The lady who treated me in the Urology department, when I first
met her she was a Sister, after a few years when I was in her care
again, she was called a "Clinical Nurse Specialist" and was in my
mind better that the surgeons, many of whom were young and
just starting in that department to see if that is the branch they
want to stay with.

It is a bit like the Army, the Sergeant and above non-commissioned
ranks know a lot more than the Officers.

Mike.


----------



## timoc (Jul 15, 2021)

*I may be a 'quack' to you, but I need to give you this anaesthetic. 
*


----------



## flowerchild (Jul 15, 2021)

Remy said:


> When my tabby bit me and it got very infected, I went to the walk in clinic. I was seen by a FNP (family nurse practitioner) She gave me the right medications and the infection was looking better by 12 hours later.
> 
> My tabby didn't bite me on purpose, it was an attention bite and I don't think she realized she bit so hard.


I a lot of times see the nurse practitioner. My pain doctor, an anesthesiologist, got very busy in his surgery center. The nurse practitioner takes much of his follow up office visits. When I see my Internist I see the Internist unless it's an emergency then they put me in with the practitioner.


----------



## Lewkat (Jul 15, 2021)

They and Nurse Practitioners relieve a lot of the burden of M.D.s   Takes a lot of schooling and in my opinion would have been just as easy to go to med school.


----------



## Tom 86 (Jul 15, 2021)

"PA-C" which means Physicians Assistant-Certified  I have several of them.  I prefer them instead of regular MD or specialist.  I had a Reconstructive Dr. putting shots in my knee every 3 months.  I went to see him on July 2nd.  I have severe pain in the upper leg close to the hip.  He came in & said it's only a pulled muscle you need to walk more & walked out the door??    Well, It kept getting worse.  I called to get back into him as I could hardly walk.

  Nope, I have to see a "PA-C" Nurse practitioner. I see him on Monday to get my shot in my knee & as other people tell me he will take as much time as I need & will stay with you till all your questions are answered.  Maybe he will listen & find out what the clicking is up next to my hip that six 650 mg Tylenol won't touch the pain in 8 hrs. 

  I also have a PA-C Nurse practitioner that checks my skin every 6 months.  She is great,  Takes about 54 minutes going over you & as my normal I never get out of there without getting cut on.
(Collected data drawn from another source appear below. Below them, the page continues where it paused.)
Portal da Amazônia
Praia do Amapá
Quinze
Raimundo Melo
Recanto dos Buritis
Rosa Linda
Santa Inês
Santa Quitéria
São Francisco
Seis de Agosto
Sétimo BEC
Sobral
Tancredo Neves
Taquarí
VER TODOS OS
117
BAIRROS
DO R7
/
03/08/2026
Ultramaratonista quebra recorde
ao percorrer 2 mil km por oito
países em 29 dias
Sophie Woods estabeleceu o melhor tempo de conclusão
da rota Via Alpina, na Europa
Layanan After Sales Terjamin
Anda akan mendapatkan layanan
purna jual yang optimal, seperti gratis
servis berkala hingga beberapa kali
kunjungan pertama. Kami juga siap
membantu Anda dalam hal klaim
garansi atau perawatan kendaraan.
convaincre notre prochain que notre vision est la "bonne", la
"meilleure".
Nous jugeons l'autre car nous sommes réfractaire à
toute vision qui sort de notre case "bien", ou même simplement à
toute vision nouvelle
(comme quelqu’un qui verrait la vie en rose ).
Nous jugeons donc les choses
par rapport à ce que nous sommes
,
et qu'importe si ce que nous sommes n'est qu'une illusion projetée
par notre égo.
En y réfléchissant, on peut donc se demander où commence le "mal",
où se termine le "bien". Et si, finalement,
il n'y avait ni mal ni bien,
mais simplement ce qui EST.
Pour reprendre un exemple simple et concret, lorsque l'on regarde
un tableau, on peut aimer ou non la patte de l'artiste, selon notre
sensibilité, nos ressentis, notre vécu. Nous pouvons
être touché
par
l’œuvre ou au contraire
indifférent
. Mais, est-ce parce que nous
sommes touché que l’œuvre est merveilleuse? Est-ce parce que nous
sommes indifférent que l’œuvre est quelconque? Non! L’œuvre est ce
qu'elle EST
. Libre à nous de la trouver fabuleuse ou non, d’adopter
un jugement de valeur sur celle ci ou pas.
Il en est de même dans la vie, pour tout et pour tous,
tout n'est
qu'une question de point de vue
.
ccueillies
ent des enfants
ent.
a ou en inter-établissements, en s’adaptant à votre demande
She sits down & explains what she sees or seen & what to expect from the biopsy.  She did 2 a week ago.  I got a call yesterday I got to go back in as one on my leg is almost cancer.  So they have to go deeper & wider to make sure they get it all before it turns to real cancer.
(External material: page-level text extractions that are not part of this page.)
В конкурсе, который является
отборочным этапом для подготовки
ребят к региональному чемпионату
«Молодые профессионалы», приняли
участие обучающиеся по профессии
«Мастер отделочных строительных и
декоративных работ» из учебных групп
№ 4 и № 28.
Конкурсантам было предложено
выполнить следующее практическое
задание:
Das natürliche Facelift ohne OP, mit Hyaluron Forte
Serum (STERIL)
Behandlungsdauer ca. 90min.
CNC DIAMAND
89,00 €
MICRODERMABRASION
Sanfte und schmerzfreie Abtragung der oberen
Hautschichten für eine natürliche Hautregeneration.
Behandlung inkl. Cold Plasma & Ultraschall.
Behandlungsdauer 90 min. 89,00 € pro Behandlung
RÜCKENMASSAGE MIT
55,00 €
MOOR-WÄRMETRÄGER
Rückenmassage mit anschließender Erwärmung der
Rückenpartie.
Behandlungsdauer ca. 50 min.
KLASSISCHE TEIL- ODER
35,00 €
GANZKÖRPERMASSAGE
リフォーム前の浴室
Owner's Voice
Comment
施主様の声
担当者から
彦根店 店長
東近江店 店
  So for me, I'll take a PA-C Nurse practitioner over a Dr. anytime.


----------



## Alligatorob (Jul 15, 2021)

A few years back I got a very rare and awful tick fever, akin to Lyme's disease but harder to treat.  Went through a bunch of doctors and antibiotic cocktails without success.  I finally stumbled on a Nurse Practitioner who specialized in tick diseases, did nothing else.  He quickly identified the problem and put me on a treatment that worked.  Been a believer in them ever since.


----------



## J-Kat (Jul 20, 2021)

My MD Doctor retired.  His replacement will be a young whippersnapper who will finish his residency in August.  I'm debating with myself if I want to stay with the whippersnapper replacement, find a different and more experienced MD, or change to one of the Nurse Practitioners in the same practice.


----------



## Kaila (Jul 20, 2021)

Hi, @J-Kat
Myself I have found that some of the very young doctors are excellent, and some of them are not, so you might consider trying that one they are getting, before deciding.
Or try one of the N.P.'s , if you haven't already, in the past.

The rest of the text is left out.